Why definiteness is decreasing, part 1

« previous post | next post »

I ended yesterday's post ("Decreasing Definiteness") with a promise to say more about why the frequency of the has decreased so much over the past century or so, and this morning's post will start to redeem that promise.

As several commenters observed, there are probably several different things going on here. But I think that one relevant factor is decreasing formality of style.

I'll leave for another day the question of what formality really is, and why a decrease in formality correlates with a decrease in the frequency of the. In this post, I'll try to establish two simpler points:

  1. In English text that's more formal, in common-sense terms, the is more common;
  2. The formality of (various genres of) English writing has been decreasing over the past century or so.

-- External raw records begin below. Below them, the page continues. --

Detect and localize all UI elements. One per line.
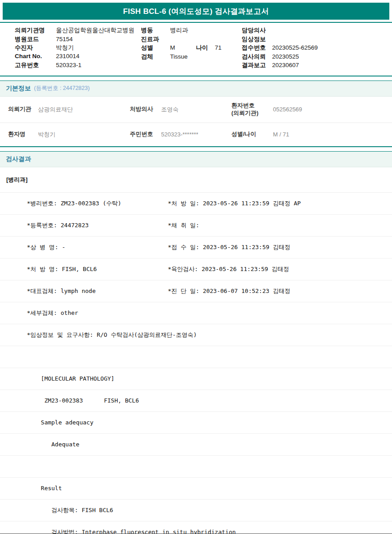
result-field-left: *대표검체: lymph node bbox=[27, 287, 168, 295]
report-title-bar: FISH BCL-6 (여의도성모) 검사결과보고서 bbox=[3, 3, 389, 20]
field-label: 병원코드 bbox=[15, 35, 56, 43]
field-sex-age: 성별 M 나이 71 bbox=[141, 44, 242, 53]
field-value: 052562569 bbox=[273, 106, 392, 113]
basic-info-title: 기본정보 bbox=[6, 85, 31, 93]
result-row: *등록번호: 24472823 *채 취 일: bbox=[0, 215, 392, 237]
field-value: 20230607 bbox=[272, 62, 299, 68]
field-value: 520323-1 bbox=[56, 62, 81, 68]
result-field-left: *처 방 명: FISH, BCL6 bbox=[27, 265, 168, 273]
field-label: 성별 bbox=[141, 44, 170, 52]
department-row: [병리과] bbox=[0, 167, 392, 193]
field-value: 병리과 bbox=[170, 26, 188, 34]
field-value: 75154 bbox=[56, 36, 73, 42]
result-row: [MOLECULAR PATHOLOGY] bbox=[0, 368, 392, 390]
result-row: *처 방 명: FISH, BCL6 *육안검사: 2023-05-26 11:… bbox=[0, 259, 392, 280]
result-field-right: *육안검사: 2023-05-26 11:23:59 김태정 bbox=[168, 265, 392, 273]
patient-header-col1: 의뢰기관명 울산공업학원울산대학교병원 병원코드 75154 수진자 박청기 C… bbox=[15, 26, 141, 70]
field-label: 환자명 bbox=[8, 131, 38, 138]
result-row: Adequate bbox=[0, 434, 392, 456]
field-hospital-code: 병원코드 75154 bbox=[15, 35, 141, 44]
field-label: 임상정보 bbox=[242, 35, 272, 43]
field-examinee: 수진자 박청기 bbox=[15, 44, 141, 53]
result-row: 검사항목: FISH BCL6 bbox=[0, 500, 392, 521]
result-field-left: *임상정보 및 요구사항: R/O 수탁검사(삼광의료재단-조영숙) bbox=[27, 331, 168, 339]
result-row: Sample adequacy bbox=[0, 412, 392, 434]
patient-header-col3: 담당의사 임상정보 접수번호 20230525-62569 검사의뢰 20230… bbox=[242, 26, 388, 70]
basic-info-section-header: 기본정보 (등록번호 : 24472823) bbox=[0, 81, 392, 97]
result-row: ZM23-002383 FISH, BCL6 bbox=[0, 390, 392, 412]
field-label: 나이 bbox=[196, 44, 215, 52]
field-label: 수진자 bbox=[15, 44, 56, 52]
field-value: 박청기 bbox=[38, 131, 130, 139]
field-label: 처방의사 bbox=[130, 106, 161, 113]
field-label: 결과보고 bbox=[242, 61, 272, 69]
field-value: M / 71 bbox=[273, 131, 392, 138]
field-value: 520323-******* bbox=[161, 131, 231, 138]
field-value: 조영숙 bbox=[161, 106, 231, 114]
result-row-empty bbox=[0, 456, 392, 478]
field-chart-no: Chart No. 2310014 bbox=[15, 53, 141, 62]
field-value: 2310014 bbox=[56, 53, 80, 59]
results-title: 검사결과 bbox=[6, 155, 31, 163]
field-accession-no: 접수번호 20230525-62569 bbox=[242, 44, 388, 53]
field-label: 담당의사 bbox=[242, 26, 272, 34]
field-unique-no: 고유번호 520323-1 bbox=[15, 61, 141, 70]
result-field-left: 검사방법: Interphase fluorescent in situ hyb… bbox=[27, 528, 168, 534]
result-row: *임상정보 및 요구사항: R/O 수탁검사(삼광의료재단-조영숙) bbox=[0, 324, 392, 346]
result-field-left: 검사항목: FISH BCL6 bbox=[27, 506, 168, 514]
field-label: Chart No. bbox=[15, 53, 56, 59]
result-field-left: Adequate bbox=[27, 441, 168, 448]
result-row: 검사방법: Interphase fluorescent in situ hyb… bbox=[0, 521, 392, 534]
result-field-right: *접 수 일: 2023-05-26 11:23:59 김태정 bbox=[168, 243, 392, 251]
field-report-date: 결과보고 20230607 bbox=[242, 61, 388, 70]
field-label: 병동 bbox=[141, 26, 170, 34]
field-clinic-dept: 진료과 bbox=[141, 35, 242, 44]
header-divider bbox=[0, 76, 392, 76]
result-field-left: *병리번호: ZM23-002383 (수탁) bbox=[27, 199, 168, 208]
field-label: 접수번호 bbox=[242, 44, 272, 52]
field-value: 20230525-62569 bbox=[272, 44, 318, 51]
field-specimen: 검체 Tissue bbox=[141, 53, 242, 62]
result-row: *세부검체: other bbox=[0, 302, 392, 324]
field-label: 검사의뢰 bbox=[242, 53, 272, 61]
result-field-left: ZM23-002383 FISH, BCL6 bbox=[27, 397, 168, 404]
field-value: 71 bbox=[215, 44, 222, 51]
field-value: 박청기 bbox=[56, 44, 74, 52]
field-label: 의뢰기관명 bbox=[15, 26, 56, 34]
result-field-right: *처 방 일: 2023-05-26 11:23:59 김태정 AP bbox=[168, 199, 392, 208]
field-label: 성별/나이 bbox=[231, 131, 273, 138]
field-label: 의뢰기관 bbox=[8, 106, 38, 113]
results-section-header: 검사결과 bbox=[0, 151, 392, 167]
result-row: Result bbox=[0, 478, 392, 500]
field-label: 고유번호 bbox=[15, 61, 56, 69]
field-label: 검체 bbox=[141, 53, 170, 61]
field-label: 주민번호 bbox=[130, 131, 161, 138]
field-label: 진료과 bbox=[141, 35, 170, 43]
basic-info-registration-no: (등록번호 : 24472823) bbox=[34, 85, 89, 92]
basic-info-row-1: 의뢰기관 삼광의료재단 처방의사 조영숙 환자번호 (의뢰기관) 0525625… bbox=[0, 97, 392, 123]
field-label: 환자번호 (의뢰기관) bbox=[231, 102, 273, 117]
patient-header: 의뢰기관명 울산공업학원울산대학교병원 병원코드 75154 수진자 박청기 C… bbox=[0, 23, 392, 73]
result-field-left: *상 병 명: - bbox=[27, 243, 168, 251]
field-attending-doctor: 담당의사 bbox=[242, 26, 388, 35]
field-value: M bbox=[170, 44, 196, 51]
result-row: *병리번호: ZM23-002383 (수탁) *처 방 일: 2023-05-… bbox=[0, 193, 392, 215]
result-field-left: Sample adequacy bbox=[27, 419, 168, 426]
report-page: FISH BCL-6 (여의도성모) 검사결과보고서 의뢰기관명 울산공업학원울… bbox=[0, 3, 392, 534]
result-field-right: *진 단 일: 2023-06-07 10:52:23 김태정 bbox=[168, 287, 392, 295]
department-label: [병리과] bbox=[6, 176, 28, 184]
basic-info-row-2: 환자명 박청기 주민번호 520323-******* 성별/나이 M / 71 bbox=[0, 123, 392, 147]
result-field-left: *등록번호: 24472823 bbox=[27, 221, 168, 229]
field-value: 삼광의료재단 bbox=[38, 106, 130, 114]
result-row: *상 병 명: - *접 수 일: 2023-05-26 11:23:59 김태… bbox=[0, 237, 392, 259]
result-field-right: *채 취 일: bbox=[168, 221, 392, 229]
field-request-date: 검사의뢰 20230525 bbox=[242, 53, 388, 62]
report-title: FISH BCL-6 (여의도성모) 검사결과보고서 bbox=[123, 6, 269, 17]
field-value: Tissue bbox=[170, 53, 187, 60]
result-row-empty bbox=[0, 346, 392, 368]
result-field-left: *세부검체: other bbox=[27, 309, 168, 317]
field-ward: 병동 병리과 bbox=[141, 26, 242, 35]
field-referring-org: 의뢰기관명 울산공업학원울산대학교병원 bbox=[15, 26, 141, 35]
patient-header-col2: 병동 병리과 진료과 성별 M 나이 71 검체 Tissue bbox=[141, 26, 242, 70]
result-field-left: [MOLECULAR PATHOLOGY] bbox=[27, 375, 168, 382]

Here are frequencies from the 1991 Switchboard corpus of conversational telephone speech (about 3.3 million words overall), from the 2003 Fisher corpus of conversational telephone speech (about 23 million words overall), and from the various genres of the 1990-2012 BYU Corpus of Contemporary American English (90-95 million words per genre):

the  2.98%  2.47%  4.65%  5.27%  5.35%  5.34%  6.42%
a/an  2.39%  2.04%  2.57%  2.43%  2.54%  2.76%  2.31%

Note that

  • the is less common in speech than in writing;
  • the is much less common in informal speech (SWB and Fisher) than in formal speech – the COCA "spoken" genre is drawn from "All Things Considered (NPR), Newshour (PBS), Good Morning America (ABC), Today Show (NBC), 60 Minutes (CBS)", etc.;
  • the is most common in the most formal (here "Academic") writing.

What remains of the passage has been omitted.